On telling his Muslim family he was marrying a man
My dad died when I was young. He died just before I was 14 and I wasn't out at the time, so he never would have known that I had desires to marry a man. My mom, when I told her, my mom is quite liberal — she practices her religion, but she's quite liberal and ... is quite docile. She just wants to keep the peace and go with the flow, and as long as everyone's happy she's fine. And so that was the case with me. I told her that I was marrying a man; she was like OK. ... There was never a fight about it. There was never really a discussion really about it. She was just so matter-of-fact about it and has been ever since.
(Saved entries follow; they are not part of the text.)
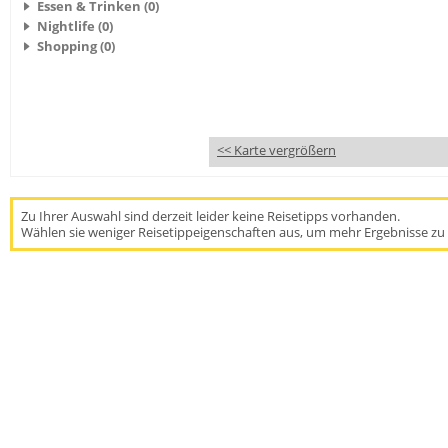
Essen & Trinken (0)
Nightlife (0)
Shopping (0)
<< Karte vergrößern
Zu Ihrer Auswahl sind derzeit leider keine Reisetipps vorhanden.
Wählen sie weniger Reisetippeigenschaften aus, um mehr Ergebnisse zu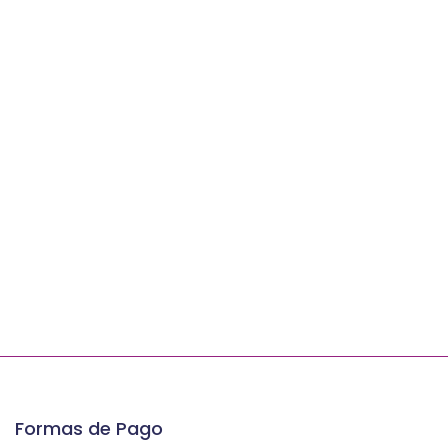
Formas de Pago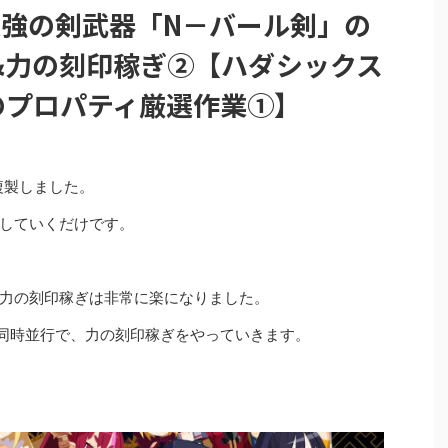
最強の剣武器「N－バール剣」の
&力の刻印稼ぎ②【ハダシックス
のプロパティ厳選作業①】
複製しました。
していくだけです。
力の刻印稼ぎは非常に楽になりました。
同時並行で、力の刻印稼ぎをやっていきます。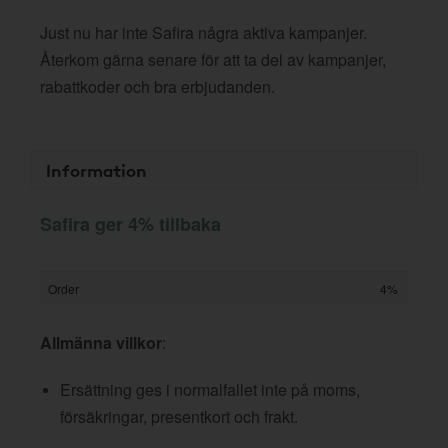
Just nu har inte Safira några aktiva kampanjer.
Återkom gärna senare för att ta del av kampanjer,
rabattkoder och bra erbjudanden.
Information
Safira ger 4% tillbaka
Order
4%
Allmänna villkor
:
Ersättning ges i normalfallet inte på moms,
försäkringar, presentkort och frakt.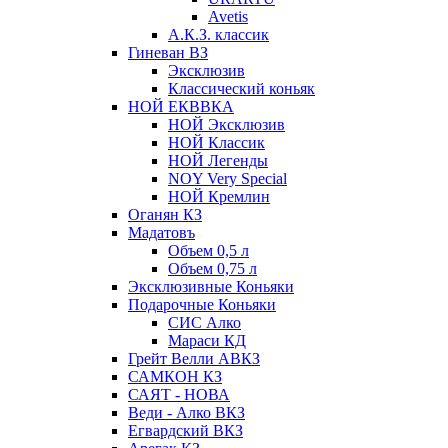
Avetis
А.К.З. классик
Гиневан ВЗ
Эксклюзив
Классический коньяк
НОЙ ЕКВВКА
НОЙ Эксклюзив
НОЙ Классик
НОЙ Легенды
NOY Very Speсial
НОЙ Кремлин
Оганян КЗ
Мадатовъ
Объем 0,5 л
Объем 0,75 л
Эксклюзивные Коньяки
Подарочные Коньяки
СИС Алко
Мараси КД
Грейт Велли АВКЗ
САМКОН КЗ
САЯТ - НОВА
Веди - Алко ВКЗ
Егвардский ВКЗ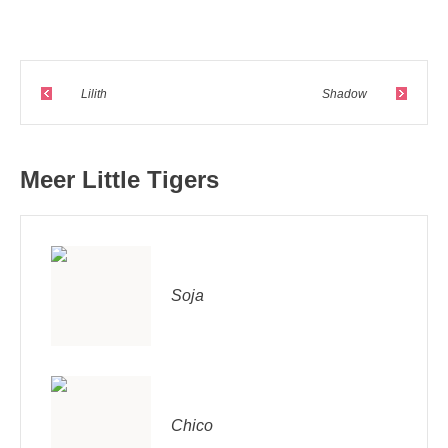
Lilith
Shadow
Meer Little Tigers
Soja
Chico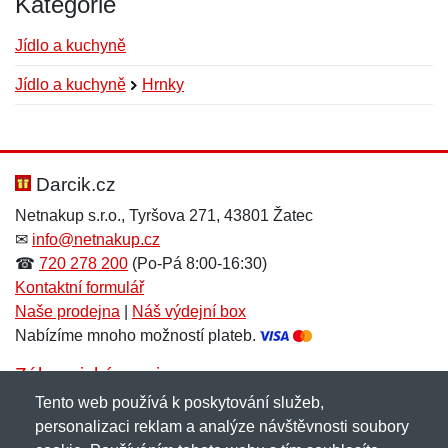
Kategorie
Jídlo a kuchyně
Jídlo a kuchyně
Hrnky
Nová recenze
Nový dotaz
Hodnocení:
Jméno:
*
*
Darcik.cz
Netnakup s.r.o., Tyršova 271, 43801 Žatec
✉
info@netnakup.cz
Jméno:
E-mail:
*
*
☎
720 278 200
(Po-Pá 8:00-16:30)
Kontaktní formulář
Naše prodejna
|
Náš výdejní box
Nabízíme mnoho možností plateb.
E-mail:
*
Zpráva
*
Zákaznický servis
Tento web používá k poskytování služeb,
Novinky emailem
personalizaci reklam a analýze návštěvnosti soubory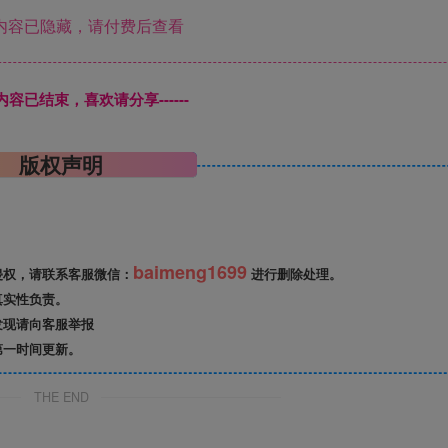
内容已隐藏，请付费后查看
本页内容已结束，喜欢请分享------
版权声明
baimeng1699
侵权，请联系客服微信：
进行删除处理。
真实性负责。
发现请向客服举报
第一时间更新。
THE END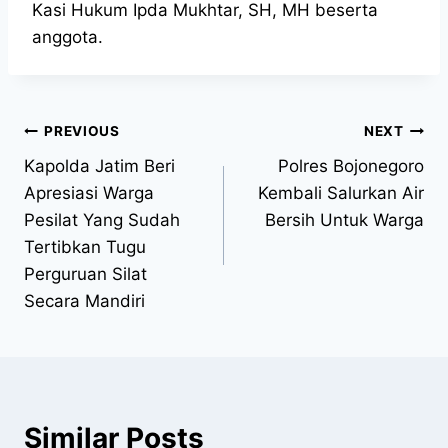
Kasi Hukum Ipda Mukhtar, SH, MH beserta
anggota.
PREVIOUS
NEXT
Kapolda Jatim Beri
Polres Bojonegoro
Apresiasi Warga
Kembali Salurkan Air
Pesilat Yang Sudah
Bersih Untuk Warga
Tertibkan Tugu
Perguruan Silat
Secara Mandiri
Similar Posts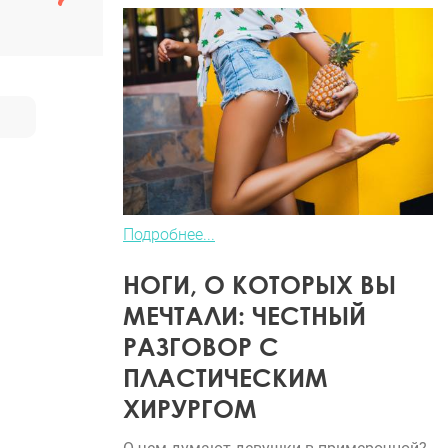
Подробнее...
НОГИ, О КОТОРЫХ ВЫ
МЕЧТАЛИ: ЧЕСТНЫЙ
РАЗГОВОР С
ПЛАСТИЧЕСКИМ
ХИРУРГОМ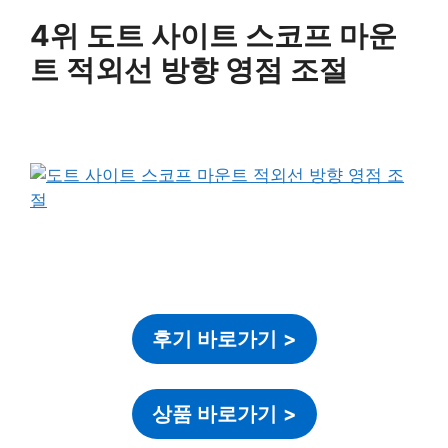
4위 도트 사이트 스코프 마운
트 적외선 방향 영점 조절
후기 바로가기
>
상품 바로가기
>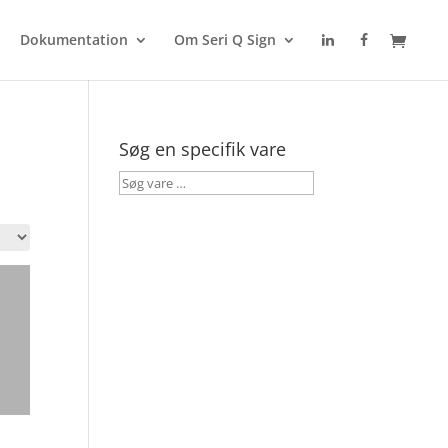
Dokumentation
Om Seri Q Sign
Søg en specifik vare
Søg
vare
…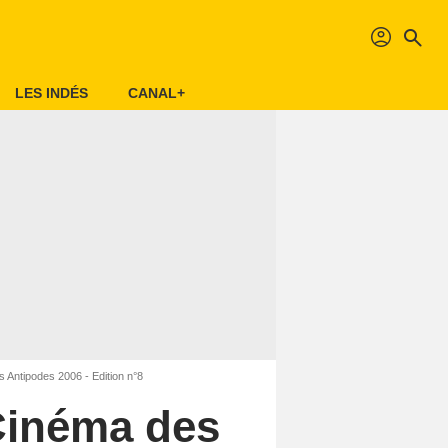
profil
search
LES INDÉS
CANAL+
 Antipodes 2006 - Edition n°8
Cinéma des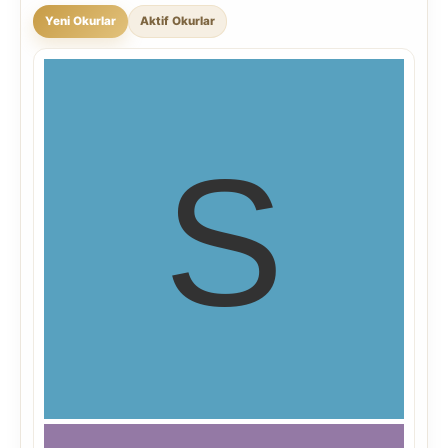
Yeni Okurlar
Aktif Okurlar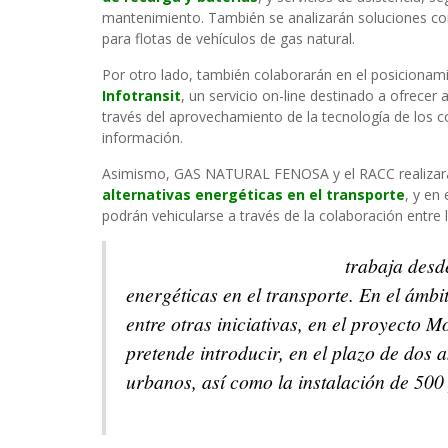
mantenimiento. También se analizarán soluciones co
para flotas de vehículos de gas natural.
Por otro lado, también colaborarán en el posicionam
Infotransit
, un servicio on-line destinado a ofrecer
través del aprovechamiento de la tecnología de los c
información.
Asimismo, GAS NATURAL FENOSA y el RACC realizarán
alternativas energéticas en el transporte
, y en 
podrán vehicularse a través de la colaboración entre
GAS NATURAL FENOSA
trabaja desde
energéticas en el transporte. En el ámbi
entre otras iniciativas, en el proyecto 
pretende introducir, en el plazo de dos 
urbanos, así como la instalación de 500
Info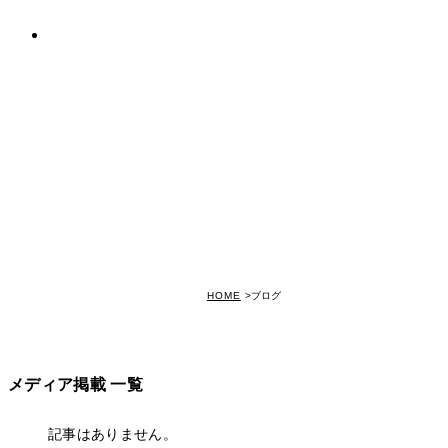
アクセス
NEWS & BLOG
HOME
ブログ
メディア掲載 一覧
記事はありません。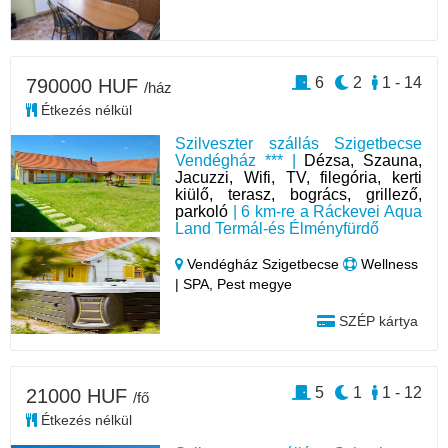
6
2
1 - 14
790000 HUF
/ház
Étkezés nélkül
Szilveszter szállás Szigetbecse
Vendégház *** |
Dézsa, Szauna,
Jacuzzi, Wifi, TV, filegória, kerti
kiülő, terasz, bogrács, grillező,
parkoló
| 6 km-re a Ráckevei Aqua
Land Termál-és Élményfürdő
Vendégház Szigetbecse
Wellness
| SPA, Pest megye
SZÉP kártya
5
1
1 - 12
21000 HUF
/fő
Étkezés nélkül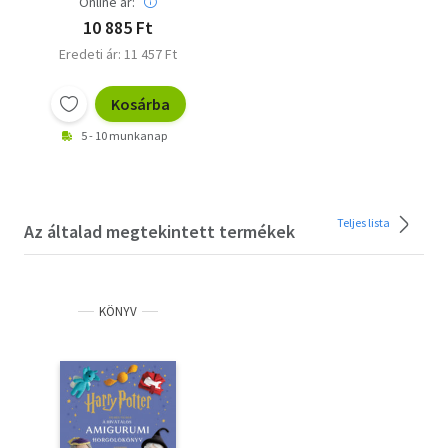
Online ár:
10 885 Ft
Eredeti ár: 11 457 Ft
Kosárba
5 - 10 munkanap
Teljes lista
Az általad megtekintett termékek
KÖNYV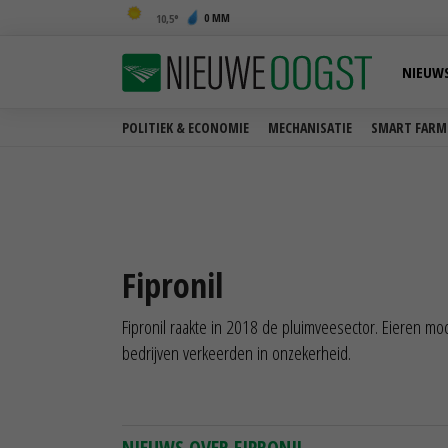
0 MM
10,5
NIEUW
POLITIEK & ECONOMIE
MECHANISATIE
SMART FARM
Fipronil
Fipronil raakte in 2018 de pluimveesector. Eieren m
bedrijven verkeerden in onzekerheid.
NIEUWS OVER FIPRONIL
And so it was quite easy for me. ... The fact that she had a love marriage [with my father], she [too] had gone against our cultural norms, which back in the day — this was in the '70s — was shocking, absolutely shocking. She was probably one of the very few people in her community, if not in her extended family, who would have had a love marriage. And so I think that that probably made it easier for her to understand.
But she always knew that I was the black sheep of the family. She always knew that I wasn't going to have the same life as her other children. She knew from my very early age that I was nothing like her other children. She didn't know how to articulate it — as I said, she'd never even heard the word "gay" before — but she just, she said I wasn't like any of her other sons. ... I was like her extra daughter.
On his initial reluctance to join the Queer Eye cast
I was worried about the people that I know and love being attacked by people within our community. I wasn't concerned about what Caucasian people might think of it, necessarily. It was what my own people would think of it, that they would be concerned that my family have a gay man who's very openly gay, very unabashedly gay, so publicly. ... In our culture you don't represent yourself; you represent your family. And as far as my culture is concerned, when you are ... "sinning" in their eyes, you are bringing shame to your community.
On how doing Queer Eye has pushed his personal boundaries
Being around Jonathan Van Ness changed my boundaries! ... I was always very, very much Westernized, but I've become more so with the things I will discuss. I was always quite foul mouthed. I've always been foul mouthed. And that's just very typically English, especially in working-class culture, and my parents were definitely working class. ... I have become more vulgar now, because ... that's the humor on set. We're just a silly, playful bunch.
And actually I love that side of me now that's able to just be free and talk about things that people are really going through. I was quite guarded before. ... All the [Queer Eye] boys will say I'm the most bounded person they know. If I don't want something to happen, if I do not want something discussed, if I do not want to be close, I will make it very clear. I set my intentions with people very clearly, very quickly, very early on. And that's something that's quite rare for Americans, I think. ...
Please know that this is my personal opinion, but being foreign here in the U.S., I found that Americans are quite passive-aggressive when it comes to setting their true intentions when they first meet friends. But the British culture, we were a lot more open about what we will accept or not accept from our friends and family, and so I think that's quite jarring for the boys. So I've taught them my boundaries, but they've also pushed them, and the parts that have been pushed are for the better, as far as I'm concerned.
Sam Briger and Mooj Zadie produced and edited the audio of this interview. Bridget Bentz, Molly Seavy-Nesper and Beth Novey adapted it for the Web.